Pese a debutar con malas críticas en EE.UU. ha tenido buena respuesta en la taquilla. "Venom" ya tiene planeada una segunda parte. | Fuente: Sony Pictures

La idea de filmar una película con Venom, uno de los enemigos de Spider-Man, no sonaba tan mal. La historia de un alienígena que se fusiona con un reportero llamado Eddie Brock (Tom Hardy) para convertirlo en un monstruo con poderes podía abarcarse de diversas formas. Se podía esperar una visión más compleja, con un hombre que entra en crisis por no saber qué le está pasando, en qué se está convirtiendo. Pero estamos ante una película para todo público, ligera, sin pretensiones de ser profunda ni de meterse en la mente de un personaje invadido por un parásito que quiere tomar el control de todo. La transformación deriva así en una comedia, con momentos de acción, en la que Venom y Brock deben lidiar para convivir en un mismo cuerpo, tener un enemigo común y combatirlo.

Al principio de la historia el conflicto de Brock es investigar al dueño de una poderosa corporación que podría estar haciendo experimentos con humanos, pero eso le traerá problemas con su trabajo y con su novia (Michelle Williams). Cuando Venom se fusione con Brock, la corporación irá tras sus pasos para atraparlo. Al escapar, Venom se convierte en la voz interior de Brock, una voz que lo provoca, que lo trata mal, que se burla de su condición, para luego ambos aceptarse.

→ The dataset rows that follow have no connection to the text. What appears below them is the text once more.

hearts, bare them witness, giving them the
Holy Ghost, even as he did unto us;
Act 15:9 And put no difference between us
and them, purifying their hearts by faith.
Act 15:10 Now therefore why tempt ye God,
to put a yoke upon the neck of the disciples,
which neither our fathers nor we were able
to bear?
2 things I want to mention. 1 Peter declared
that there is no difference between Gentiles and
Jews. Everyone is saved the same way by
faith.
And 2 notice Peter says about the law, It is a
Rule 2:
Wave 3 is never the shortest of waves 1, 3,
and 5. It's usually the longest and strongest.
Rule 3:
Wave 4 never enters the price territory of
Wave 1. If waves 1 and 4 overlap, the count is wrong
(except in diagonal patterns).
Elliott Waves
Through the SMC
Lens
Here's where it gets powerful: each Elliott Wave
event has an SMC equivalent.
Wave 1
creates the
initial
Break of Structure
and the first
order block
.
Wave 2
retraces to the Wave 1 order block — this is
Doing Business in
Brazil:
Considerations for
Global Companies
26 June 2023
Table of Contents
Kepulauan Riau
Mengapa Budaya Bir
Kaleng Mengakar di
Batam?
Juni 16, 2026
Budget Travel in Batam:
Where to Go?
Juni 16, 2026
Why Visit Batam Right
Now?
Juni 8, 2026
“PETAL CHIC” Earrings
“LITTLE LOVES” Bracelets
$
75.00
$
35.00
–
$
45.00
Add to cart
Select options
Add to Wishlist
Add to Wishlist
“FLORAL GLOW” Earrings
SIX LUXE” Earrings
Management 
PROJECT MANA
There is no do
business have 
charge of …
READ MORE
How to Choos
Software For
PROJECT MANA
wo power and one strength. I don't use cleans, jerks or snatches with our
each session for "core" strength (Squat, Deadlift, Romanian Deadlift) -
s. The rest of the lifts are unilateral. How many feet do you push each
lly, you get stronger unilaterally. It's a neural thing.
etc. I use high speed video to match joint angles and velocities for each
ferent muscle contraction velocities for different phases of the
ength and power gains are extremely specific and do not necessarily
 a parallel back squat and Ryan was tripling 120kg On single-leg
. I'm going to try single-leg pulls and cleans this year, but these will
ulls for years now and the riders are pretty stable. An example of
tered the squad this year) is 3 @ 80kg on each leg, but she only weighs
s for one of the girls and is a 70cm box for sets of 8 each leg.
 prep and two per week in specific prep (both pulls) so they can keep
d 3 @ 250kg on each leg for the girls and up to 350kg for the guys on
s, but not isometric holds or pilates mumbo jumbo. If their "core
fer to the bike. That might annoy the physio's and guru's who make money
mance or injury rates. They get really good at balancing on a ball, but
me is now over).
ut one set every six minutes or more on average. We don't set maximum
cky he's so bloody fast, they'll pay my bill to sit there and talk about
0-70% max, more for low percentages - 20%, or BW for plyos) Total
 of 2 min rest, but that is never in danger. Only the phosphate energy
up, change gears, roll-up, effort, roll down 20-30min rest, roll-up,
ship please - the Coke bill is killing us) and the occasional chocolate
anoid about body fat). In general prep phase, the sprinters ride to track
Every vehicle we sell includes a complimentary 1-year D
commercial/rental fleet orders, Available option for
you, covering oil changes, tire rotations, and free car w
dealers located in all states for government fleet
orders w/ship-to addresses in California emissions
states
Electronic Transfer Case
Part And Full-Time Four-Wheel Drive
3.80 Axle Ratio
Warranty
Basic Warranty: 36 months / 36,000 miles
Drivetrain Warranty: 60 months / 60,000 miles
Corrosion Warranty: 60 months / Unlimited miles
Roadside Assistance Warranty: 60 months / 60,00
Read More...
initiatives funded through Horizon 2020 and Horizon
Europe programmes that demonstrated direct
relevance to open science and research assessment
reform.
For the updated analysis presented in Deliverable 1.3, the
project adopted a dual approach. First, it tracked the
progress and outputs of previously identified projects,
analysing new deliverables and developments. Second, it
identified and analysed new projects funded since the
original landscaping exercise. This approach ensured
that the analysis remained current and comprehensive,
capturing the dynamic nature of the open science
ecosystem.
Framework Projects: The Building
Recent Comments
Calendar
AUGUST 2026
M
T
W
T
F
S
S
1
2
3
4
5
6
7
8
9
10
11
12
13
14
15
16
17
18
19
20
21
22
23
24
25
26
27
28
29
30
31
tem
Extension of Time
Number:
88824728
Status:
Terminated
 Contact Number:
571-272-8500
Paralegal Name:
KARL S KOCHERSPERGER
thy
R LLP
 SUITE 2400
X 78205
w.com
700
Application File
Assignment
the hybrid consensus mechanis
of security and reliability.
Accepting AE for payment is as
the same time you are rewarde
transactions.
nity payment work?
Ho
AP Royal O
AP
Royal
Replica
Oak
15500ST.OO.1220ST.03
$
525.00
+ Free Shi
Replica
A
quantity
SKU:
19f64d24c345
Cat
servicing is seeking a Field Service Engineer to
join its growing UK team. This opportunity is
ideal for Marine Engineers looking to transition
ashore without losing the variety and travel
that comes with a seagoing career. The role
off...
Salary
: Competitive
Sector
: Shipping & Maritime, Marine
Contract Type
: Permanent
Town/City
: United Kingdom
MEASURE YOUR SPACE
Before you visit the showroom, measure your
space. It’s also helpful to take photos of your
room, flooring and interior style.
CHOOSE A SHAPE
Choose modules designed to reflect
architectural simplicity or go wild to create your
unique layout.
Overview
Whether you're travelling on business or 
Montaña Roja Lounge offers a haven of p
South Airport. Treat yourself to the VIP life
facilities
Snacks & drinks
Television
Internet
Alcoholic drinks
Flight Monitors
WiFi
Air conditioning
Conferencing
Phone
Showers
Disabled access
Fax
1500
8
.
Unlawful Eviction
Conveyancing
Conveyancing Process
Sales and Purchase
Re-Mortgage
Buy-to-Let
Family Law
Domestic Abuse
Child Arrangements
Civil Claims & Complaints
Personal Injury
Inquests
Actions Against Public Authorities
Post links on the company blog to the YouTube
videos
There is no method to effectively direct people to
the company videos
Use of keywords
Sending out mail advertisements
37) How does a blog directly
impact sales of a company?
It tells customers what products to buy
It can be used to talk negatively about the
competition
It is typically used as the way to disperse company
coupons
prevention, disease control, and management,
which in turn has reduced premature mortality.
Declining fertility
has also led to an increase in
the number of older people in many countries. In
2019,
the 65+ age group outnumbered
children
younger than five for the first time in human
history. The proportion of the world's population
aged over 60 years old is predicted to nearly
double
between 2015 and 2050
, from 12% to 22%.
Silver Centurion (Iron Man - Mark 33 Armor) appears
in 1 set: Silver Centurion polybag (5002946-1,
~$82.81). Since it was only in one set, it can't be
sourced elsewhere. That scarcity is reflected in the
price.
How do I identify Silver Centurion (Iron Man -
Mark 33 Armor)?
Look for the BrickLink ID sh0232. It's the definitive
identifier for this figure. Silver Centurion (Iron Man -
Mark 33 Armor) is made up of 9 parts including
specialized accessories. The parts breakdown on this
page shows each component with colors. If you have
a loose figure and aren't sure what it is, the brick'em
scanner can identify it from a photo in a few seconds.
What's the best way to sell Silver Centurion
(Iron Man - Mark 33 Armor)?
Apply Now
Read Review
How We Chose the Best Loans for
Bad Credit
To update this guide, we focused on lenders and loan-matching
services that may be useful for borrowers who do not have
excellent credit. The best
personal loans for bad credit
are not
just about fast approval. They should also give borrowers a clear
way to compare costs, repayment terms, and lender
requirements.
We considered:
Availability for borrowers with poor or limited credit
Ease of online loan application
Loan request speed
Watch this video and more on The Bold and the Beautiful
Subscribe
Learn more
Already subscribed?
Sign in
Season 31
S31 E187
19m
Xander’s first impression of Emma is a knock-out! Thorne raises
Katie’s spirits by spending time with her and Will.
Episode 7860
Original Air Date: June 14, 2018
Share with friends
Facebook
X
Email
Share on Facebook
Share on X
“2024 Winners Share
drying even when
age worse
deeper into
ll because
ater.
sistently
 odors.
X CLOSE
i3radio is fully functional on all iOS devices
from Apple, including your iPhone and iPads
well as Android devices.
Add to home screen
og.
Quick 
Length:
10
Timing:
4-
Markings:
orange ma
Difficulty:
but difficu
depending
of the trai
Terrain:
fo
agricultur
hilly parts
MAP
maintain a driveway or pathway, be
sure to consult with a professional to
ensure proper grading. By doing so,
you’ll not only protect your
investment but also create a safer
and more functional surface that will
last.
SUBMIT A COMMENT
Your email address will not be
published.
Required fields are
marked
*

La película nunca encuentra el tono adecuado, el punto medio, que haga que la narración no se desborde hacia una mala comedia de una pareja dispareja, donde los asuntos se justifican y se resuelven muy rápido, en la que Venom se presenta como un villano que quiere comer gente para un par de escenas después decidir por razones absurdas -y hasta sentimentales-  ser el bueno de la historia. En el guion sobran diálogos que hacen ver a Tom Hardy y Michelle Williams como malos actores, cuando no lo son para nada.

"Venom" puede ser entretenida para buena parte del público, porque tiene algunos momentos de acción, pero se siente como una historia a la que le quitaron todo el desarrollo y conflicto de sus personajes para hacerla más rápida y digerible, y dejarle solo lo que provoque risa, así sea involuntaria.  Malas decisiones devoraron lo que pudo ser una mejor película.